In 1995, I signed on with Diamondback Racing to be a full-time professional mountain bike racer. Despite the fact that mountain bikes, even the so-called downhill bikes of the day, were basically just road bikes with 26-inch wheels and a couple inches of questionable suspension, it was a really exciting time.
It felt as if sponsors just couldn't throw money at the sport fast enough, and the paddock area of a NORBA National seemed to rival a major motorsports event in terms of scale and hype. With our long stems and high seatposts we may have looked like gomers, but I think a lot of us felt like rock stars. Well, sort of.
The first order of business for the new season was to get the team's five cross-country racers and two downhillers together at the bike brand's Southern California headquarters for a meet-and-greet, photo shoot, media training and a couple of team rides. Earthquake Jake Watson and I were paired up for the media training.
I really didn't know what to expect of our time with the trainers or how Jake would handle it—he'd struggled with the expense-report seminar we were forced to sit through earlier in the trip. Once we were on for our fake interviews in front of role-playing media trainers, though, Jake was pure gold. While I was able to say the right words, Jake delivered his message with a bold and vibrant style that made everyone smile.
That, perhaps more than his racing, his amazing ability to bunny hop, his sheer size or his off-bike antics, defines Jake Watson in my memory—a bold and vibrant style that made everyone smile.
On March 12, 1999, while doing a downhill practice run for the Keysville Classic, Jake crashed hard. He was attempting a line no one else was doing, and it cost him his life. If you're at all familiar with the name Earthquake Jake Watson, you already know the story.

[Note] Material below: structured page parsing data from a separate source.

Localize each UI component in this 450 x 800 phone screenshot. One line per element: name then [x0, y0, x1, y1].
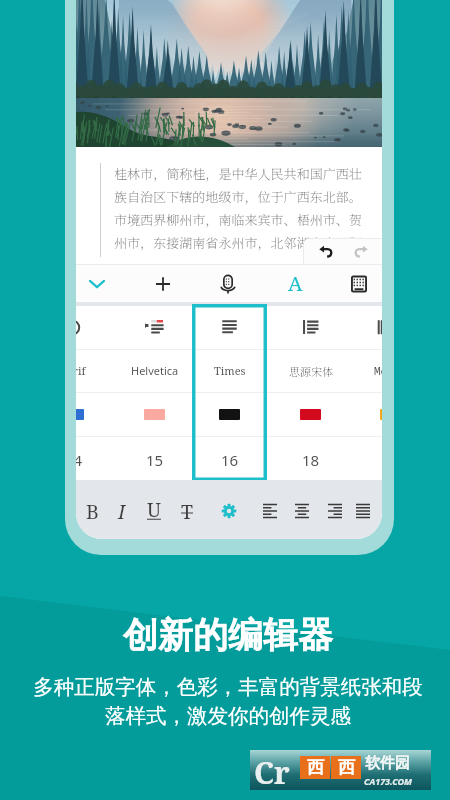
button[interactable]: Colour 5 — [351, 392, 382, 436]
staticText: CA173.COM — [364, 775, 413, 787]
button[interactable]: Strikethrough — [173, 497, 201, 525]
button[interactable]: Size 16 — [190, 438, 269, 482]
staticText: U — [147, 496, 161, 523]
button[interactable]: Hide keyboard — [77, 264, 117, 304]
staticText: 西 — [338, 757, 355, 778]
staticText: 西 — [307, 757, 324, 778]
button[interactable]: Font 思源宋体 — [271, 349, 350, 392]
button[interactable]: Font Helvetica — [115, 349, 194, 392]
button[interactable]: Paragraph style 5 — [351, 306, 382, 349]
staticText: Serif — [76, 363, 86, 378]
button[interactable]: Align left — [256, 497, 284, 525]
staticText: Menlo — [374, 363, 382, 378]
button[interactable]: Paragraph style 1 — [76, 306, 113, 349]
staticText: 软件园 — [365, 754, 410, 773]
staticText: 多种正版字体，色彩，丰富的背景纸张和段 落样式，激发你的创作灵感 — [33, 674, 423, 729]
button[interactable]: Underline — [140, 495, 168, 523]
button[interactable]: Paragraph style 3 — [190, 306, 269, 349]
staticText: I — [118, 498, 126, 525]
button[interactable]: Size 20 — [351, 438, 382, 482]
staticText: Helvetica — [131, 363, 179, 378]
button[interactable]: Undo — [314, 240, 338, 264]
staticText: 桂林市，简称桂，是中华人民共和国广西壮 族自治区下辖的地级市，位于广西东北部。 … — [114, 164, 362, 252]
staticText: Cr — [254, 752, 290, 792]
button[interactable]: Paragraph style 2 — [115, 306, 194, 349]
button[interactable]: Size 18 — [271, 438, 350, 482]
button[interactable]: Colour 1 — [76, 392, 113, 436]
button[interactable]: Keyboard — [339, 264, 379, 304]
button[interactable]: Align right — [321, 497, 349, 525]
button[interactable]: Colour 3 — [190, 392, 269, 436]
button[interactable]: Paragraph style 4 — [271, 306, 350, 349]
staticText: 思源宋体 — [289, 363, 333, 379]
button[interactable]: Colour 2 — [115, 392, 194, 436]
button[interactable]: Voice input — [208, 264, 248, 304]
button[interactable]: Settings — [215, 497, 243, 525]
button[interactable]: Redo — [349, 240, 373, 264]
button[interactable]: Italic — [108, 497, 136, 525]
button[interactable]: Insert — [143, 264, 183, 304]
staticText: T — [181, 498, 193, 525]
staticText: 14 — [76, 450, 83, 470]
staticText: A — [288, 269, 303, 297]
button[interactable]: Text style — [275, 263, 315, 303]
staticText: B — [86, 498, 99, 525]
button[interactable]: Size 15 — [115, 438, 194, 482]
button[interactable]: Font Times — [190, 349, 269, 392]
staticText: 15 — [146, 450, 164, 470]
staticText: 创新的编辑器 — [123, 613, 333, 657]
button[interactable]: Size 14 — [76, 438, 113, 482]
button[interactable]: Justify — [349, 497, 377, 525]
staticText: Times — [214, 363, 246, 378]
button[interactable]: Colour 4 — [271, 392, 350, 436]
button[interactable]: Align center — [288, 497, 316, 525]
button[interactable]: Font Menlo — [351, 349, 382, 392]
staticText: 16 — [221, 450, 239, 470]
staticText: 18 — [302, 450, 320, 470]
button[interactable]: Bold — [78, 497, 106, 525]
button[interactable]: Font Serif — [76, 349, 113, 392]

So, where is Jake Watson now?
If you believe in heaven, then I am sure Jake is there. In Jake's heaven there's unlimited action and plenty of different things to do. Everyone in Jake's heaven has the heart and soul of a child, and everything—even serious things—are there to be lived, enjoyed.

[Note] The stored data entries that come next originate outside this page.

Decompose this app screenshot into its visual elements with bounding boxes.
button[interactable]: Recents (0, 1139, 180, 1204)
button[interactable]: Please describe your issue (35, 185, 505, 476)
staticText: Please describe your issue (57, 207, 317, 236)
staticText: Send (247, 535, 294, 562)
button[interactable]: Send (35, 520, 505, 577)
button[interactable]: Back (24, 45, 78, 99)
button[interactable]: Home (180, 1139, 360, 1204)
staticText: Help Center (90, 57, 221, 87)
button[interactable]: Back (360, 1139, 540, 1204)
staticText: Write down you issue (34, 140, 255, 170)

If you believe that our lives are recycled, that we are reincarnated, then I'd imagine Jake is back as a human being by now. It has been 15 years now since his death, so he already got to come back as someone's beloved dog—one of those big dogs that have giant paws when they are puppies. Now, I suppose some proud parents are scratching their heads and wondering how their young child came about such amazing natural talents.

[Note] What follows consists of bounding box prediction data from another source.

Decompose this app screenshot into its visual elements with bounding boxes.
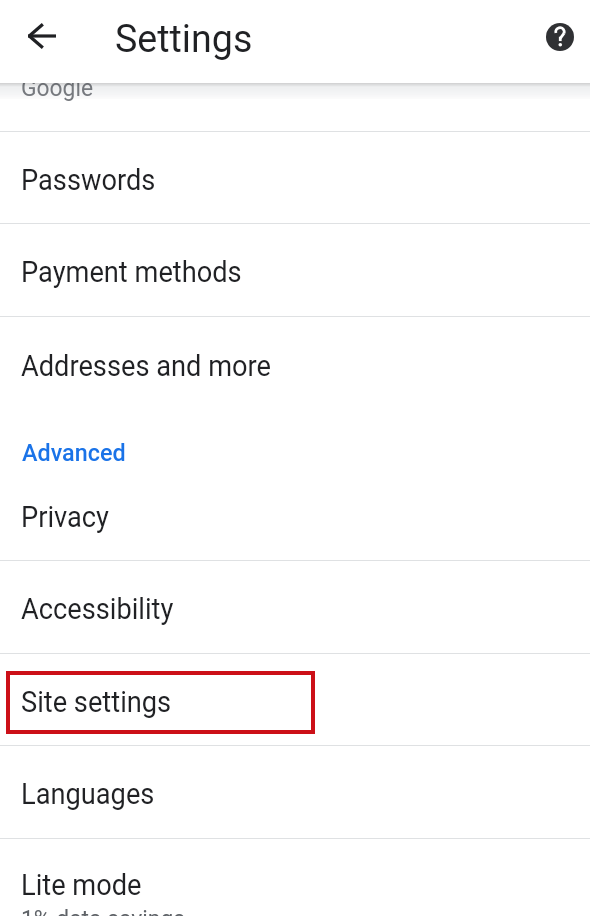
button[interactable]: Payment methods	[0, 224, 590, 316]
button[interactable]: Privacy	[0, 470, 590, 560]
button[interactable]: Navigate up	[1, 0, 83, 71]
staticText: Privacy	[21, 500, 110, 534]
staticText: 1% data savings	[21, 905, 186, 916]
staticText: Payment methods	[21, 255, 242, 289]
staticText: Google	[21, 74, 93, 102]
button[interactable]: Site settings	[0, 654, 590, 745]
staticText: Advanced	[22, 438, 126, 467]
staticText: Lite mode	[21, 868, 142, 902]
staticText: Settings	[115, 15, 253, 61]
staticText: Passwords	[21, 163, 156, 197]
button[interactable]: Accessibility	[0, 561, 590, 653]
button[interactable]: Lite mode	[0, 852, 590, 916]
staticText: Addresses and more	[21, 349, 271, 383]
button[interactable]: Help and feedback	[520, 0, 590, 74]
staticText: Accessibility	[21, 592, 174, 626]
button[interactable]: Languages	[0, 746, 590, 838]
button[interactable]: Addresses and more	[0, 317, 590, 410]
staticText: Site settings	[21, 685, 171, 719]
button[interactable]: Passwords	[0, 132, 590, 223]
staticText: Languages	[21, 777, 155, 811]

But whether you believe these things or don't, the most important thing to know about Jake Watson is that his memory is alive and well in the hearts and minds of the people who knew him—and on the internet. His family maintains a Facebook page, YouTube account and website dedicated to preserving Jake's legacy. They are worth a look, if not for the trip down memory lane, then to catch a glimpse at his skill.
I wanted to include some quotes from former teammates, friends, family and others—and I probably spoke with more people for this particular "Where Are They Now?" than for any of the others I've written. And while everyone has a funny story to tell, the words people use to describe him are always the same: Jake Watson was a big man with a big heart who seemed to squeeze every drop of living out of his short life. He had incredible abilities on a bicycle. He didn't have a mean bone in his body. He was amazingly generous. And he made the people around him happy.
During our short time as teammates, our schedules and job descriptions didn't really allow us that much time to get to know each other. But whenever one of those Earthquake Jake memories pops into my head, I can't help but smile—and that's a pretty cool gift he gave us all.